In the embedded system I described above I have a bitmask which keeps
the state of every button.  How else will I detect that it was just
pressed, or just released, in order to generate an event?  But in a PC
keyboard the microcontroller would have to do something similar, and
then it sends scan codes across the serial link to the PC.  So you
have to re-create the state of the enter key when an event occurs
which indicates the state changed.

> The base API let you test the existence of an event.
> The test can be blocking or not. It can removes the
> event from the queue or not. (The api has to be
> extended so an event can be removed automatically
> when every interested widget has already received it.)

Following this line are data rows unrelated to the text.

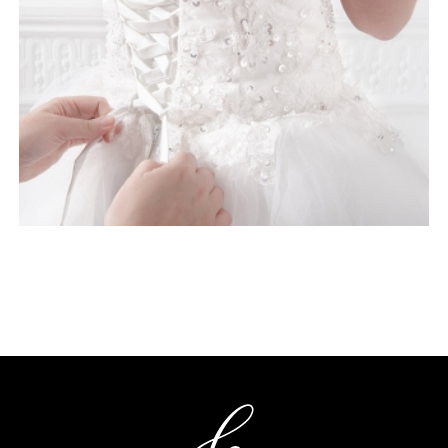
TRACY
Robes de mariée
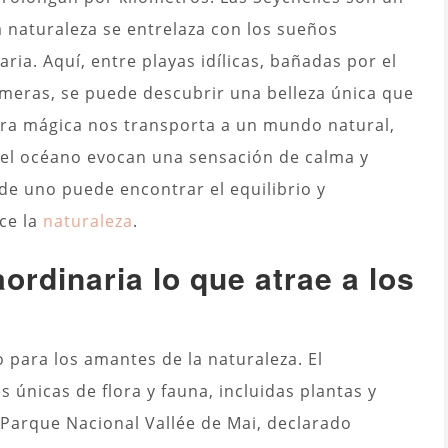
a naturaleza se entrelaza con los sueños
ria. Aquí, entre playas idílicas, bañadas por el
almeras, se puede descubrir una belleza única que
erra mágica nos transporta a un mundo natural,
del océano evocan una sensación de calma y
e uno puede encontrar el equilibrio y
ce la
naturaleza
.
ordinaria lo que atrae a los
 para los amantes de la naturaleza. El
 únicas de flora y fauna, incluidas plantas y
 Parque Nacional Vallée de Mai, declarado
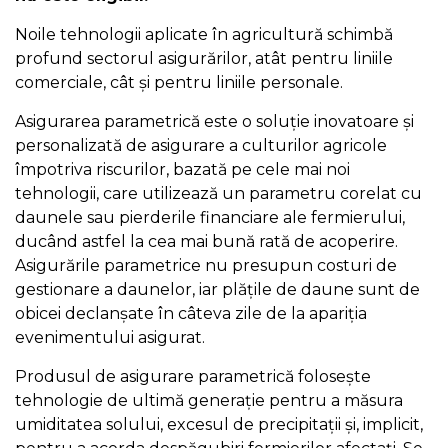
Noile tehnologii aplicate în agricultură schimbă
profund sectorul asigurărilor, atât pentru liniile
comerciale, cât și pentru liniile personale.
Asigurarea parametrică este o soluție inovatoare și
personalizată de asigurare a culturilor agricole
împotriva riscurilor, bazată pe cele mai noi
tehnologii, care utilizează un parametru corelat cu
daunele sau pierderile financiare ale fermierului,
ducând astfel la cea mai bună rată de acoperire.
Asigurările parametrice nu presupun costuri de
gestionare a daunelor, iar plățile de daune sunt de
obicei declanșate în câteva zile de la apariția
evenimentului asigurat.
Produsul de asigurare parametrică folosește
tehnologie de ultimă generație pentru a măsura
umiditatea solului, excesul de precipitații și, implicit,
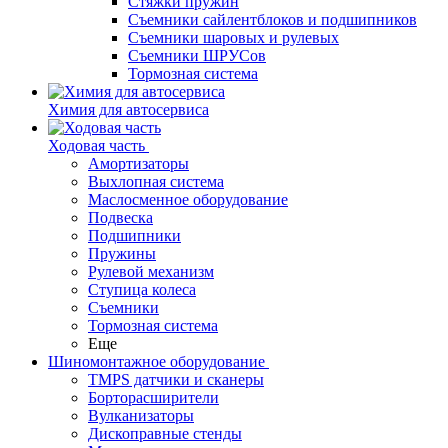
Стяжки пружин
Съемники сайлентблоков и подшипников
Съемники шаровых и рулевых
Съемники ШРУСов
Тормозная система
Химия для автосервиса
Ходовая часть
Амортизаторы
Выхлопная система
Маслосменное оборудование
Подвеска
Подшипники
Пружины
Рулевой механизм
Ступица колеса
Съемники
Тормозная система
Еще
Шиномонтажное оборудование
TMPS датчики и сканеры
Борторасширители
Вулканизаторы
Дископравные стенды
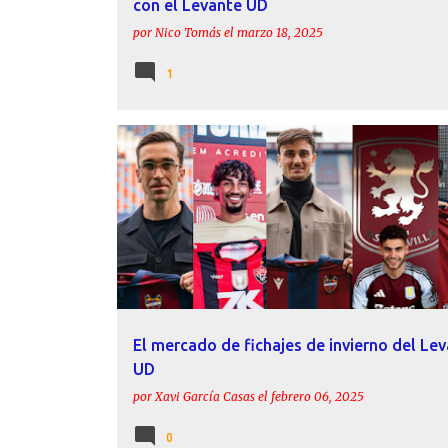
con el Levante UD
por
Nico Tomás
el
marzo 18, 2025
1
ACTUALIDAD
ÁLEX FORÉS
ANDRÉS GARCÍA
El mercado de fichajes de invierno del Le
UD
por
Xavi García Casas
el
febrero 06, 2025
0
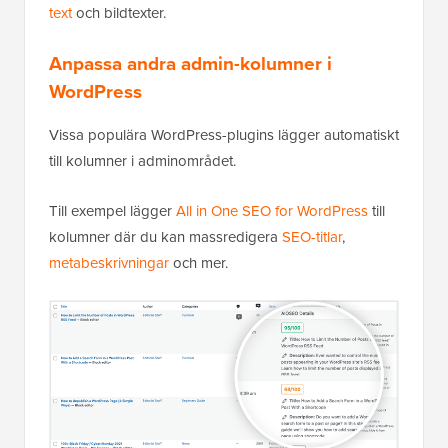
text
och bildtexter.
Anpassa andra admin-kolumner i
WordPress
Vissa populära WordPress-plugins lägger automatiskt
till kolumner i adminområdet.
Till exempel lägger
All in One SEO for WordPress
till
kolumner där du kan massredigera
SEO-titlar
,
metabeskrivningar
och mer.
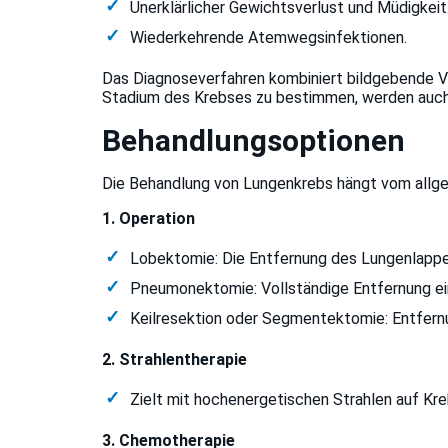
Unerklärlicher Gewichtsverlust und Müdigkeit
Wiederkehrende Atemwegsinfektionen.
Das Diagnoseverfahren kombiniert bildgebende V
Stadium des Krebses zu bestimmen, werden auch 
Behandlungsoptionen
Die Behandlung von Lungenkrebs hängt vom allge
1. Operation
Lobektomie: Die Entfernung des Lungenlappen
Pneumonektomie: Vollständige Entfernung ei
Keilresektion oder Segmentektomie: Entfernun
2. Strahlentherapie
Zielt mit hochenergetischen Strahlen auf Kre
3. Chemotherapie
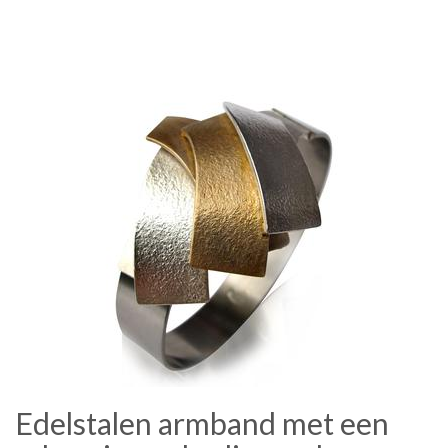
Edelstalen armband met een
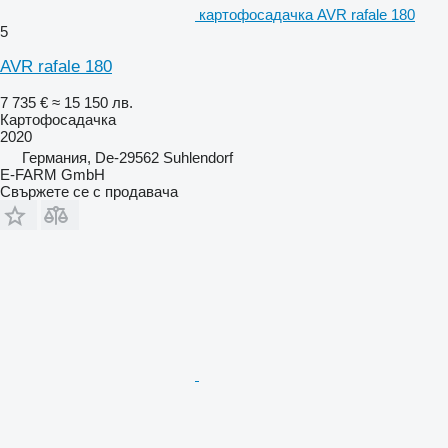
картофосадачка AVR rafale 180
5
AVR rafale 180
7 735 €
≈ 15 150 лв.
Картофосадачка
2020
Германия, De-29562 Suhlendorf
E-FARM GmbH
Свържете се с продавача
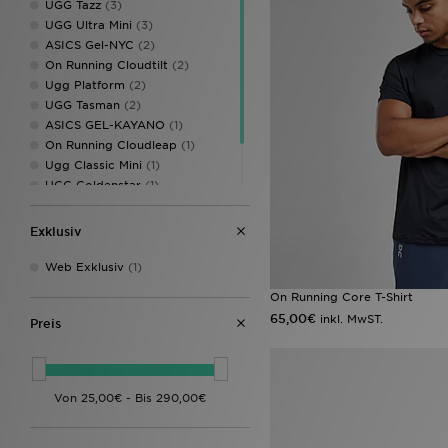
UGG Tazz
(3)
UGG Ultra Mini
(3)
ASICS Gel-NYC
(2)
On Running Cloudtilt
(2)
Ugg Platform
(2)
UGG Tasman
(2)
ASICS GEL-KAYANO
(1)
On Running Cloudleap
(1)
Ugg Classic Mini
(1)
UGG Goldenstar
(1)
Ugg Goldenstar Clog
(1)
Ugg Platform Collection
(1)
Exklusiv
Web Exklusiv
(1)
On Running Core T-Shirt
65,00€
inkl. MwST.
Preis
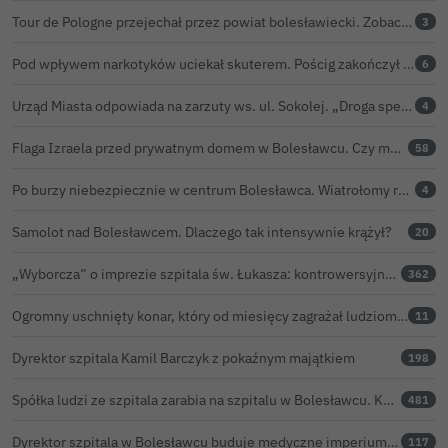
Tour de Pologne przejechał przez powiat bolesławiecki. Zobacz wideo z Zebrzydowej
3
Pod wpływem narkotyków uciekał skuterem. Pościg zakończył w polu kukurydzy
6
Urząd Miasta odpowiada na zarzuty ws. ul. Sokolej. „Droga spełnia wszystkie normy”
4
Flaga Izraela przed prywatnym domem w Bolesławcu. Czy można ją legalnie wywiesić?
58
Po burzy niebezpiecznie w centrum Bolesławca. Wiatrołomy runęły na podwórko
4
Samolot nad Bolesławcem. Dlaczego tak intensywnie krążył?
20
„Wyborcza” o imprezie szpitala św. Łukasza: kontrowersyjna gala dla pracowników
362
Ogromny uschnięty konar, który od miesięcy zagrażał ludziom w Bolesławcu, wycięty
11
Dyrektor szpitala Kamil Barczyk z pokaźnym majątkiem
198
Spółka ludzi ze szpitala zarabia na szpitalu w Bolesławcu. Kwoty pozostają tajne
481
Dyrektor szpitala w Bolesławcu buduje medyczne imperium. „Gazeta Wyborcza” opisuje jego działalność w całej Polsce
117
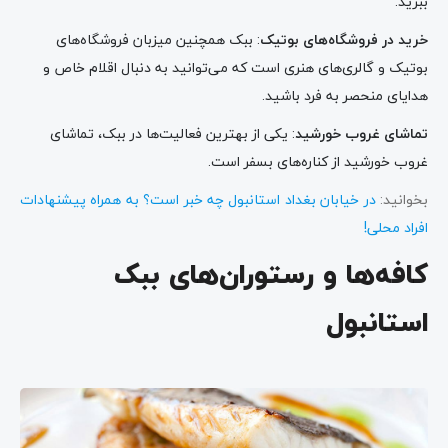
ببرید.
خرید در فروشگاه‌های بوتیک
: ببک همچنین میزبان فروشگاه‌های
بوتیک و گالری‌های هنری است که می‌توانید به دنبال اقلام خاص و
هدایای منحصر به فرد باشید.
تماشای غروب خورشید
: یکی از بهترین فعالیت‌ها در ببک، تماشای
غروب خورشید از کناره‌های بسفر است.
بخوانید:
در خیابان بغداد استانبول چه خبر است؟ به همراه پیشنهادات
افراد محلی!
کافه‌ها و رستوران‌های ببک
استانبول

Are you sure you would want to have events removed from the queue, if
you are depending on them to be there so that applications which
started up after those events can still process them?

> (This last point let you write the blue-red program:
> the two widgets are aware of the events.)
>
> At this point, we have access to events. But how (when)
> the code accessing the events is run ? How the gui
> event-polling is done ?
>
> Here again we gain some flexibility. You can write
> yourself a loop that calls one API function to
> pump gui events then calls the event-testing-related
> API functions.

Testing the existence of an event is a search, isn't it?  So you could
have potentially hundreds of widgets all doing the same search over
and over again to comb through the whole event queue and find out what
is of interest to them? or at least combing through the "tail" of the
event queue (and keeping track where they left off, so at the next
polling cycle they know where to start). This is why registering a
callback is a nice concept - when the event occurs, the main event
handler can immediately build a list of callbacks that need to be
notified, and then call them.  On a multi-processor system the
callbacks could even be simultaneous.  If the red button expressed
interest in receiving all mouse clicks then he will be notified at
once (practically instantaneously) when the mouse is clicked, maybe
even at the same time the blue button also gets notified.

> Or you can use an API function set
> to let you register functions to be called regularly
> (independently of events) and then launch an API-
> provided main loop. Or register functions to
> be called only for some specific events.
>
> Yep, we approached the well-known callback mechanism.

Yeah maybe we're thinking pretty much the same.

> To make it really feels like that, we can provide a
> function which makes the widget generate an event

What does that mean, the widget generating an event?  Usually the user
generates an event by clicking or moving or typing.

> *and* register a callback for that specific event.
>
> By 'specific event', I mean an event has some kind
> of name. When you register a function, you have to
> say for which event names you want it to respond.
> So the function I talked about in the previous
> paragraph can generate a unique name so only *that*
> widget and *that* callback are tied.

Is a "name" really just a generated ID, or is it some kind of
concatenation of an event ID, a widget ID and a callback?

Would you say that every widget has to create its own callbacks, or
you'd have a globally unique, generated widget ID which is passed as a
parameter to the callbacks, so that the callbacks can service multiple
widgets?  (This is an ancient Java AWT thing - is it OK sometimes to
have one button handler for several buttons, or do you have to create
new ones for each?  If you share the handler, then you have to have
some if's inside to decide which button was pressed.  Worse yet, the
callback included only the string that labeled the button, so the if's
would be doing string comparisons.  But before anonymous inner classes
were added to the language, it was hard to write separate handlers for
every button.  Now both ways are still possible, as far as I know.)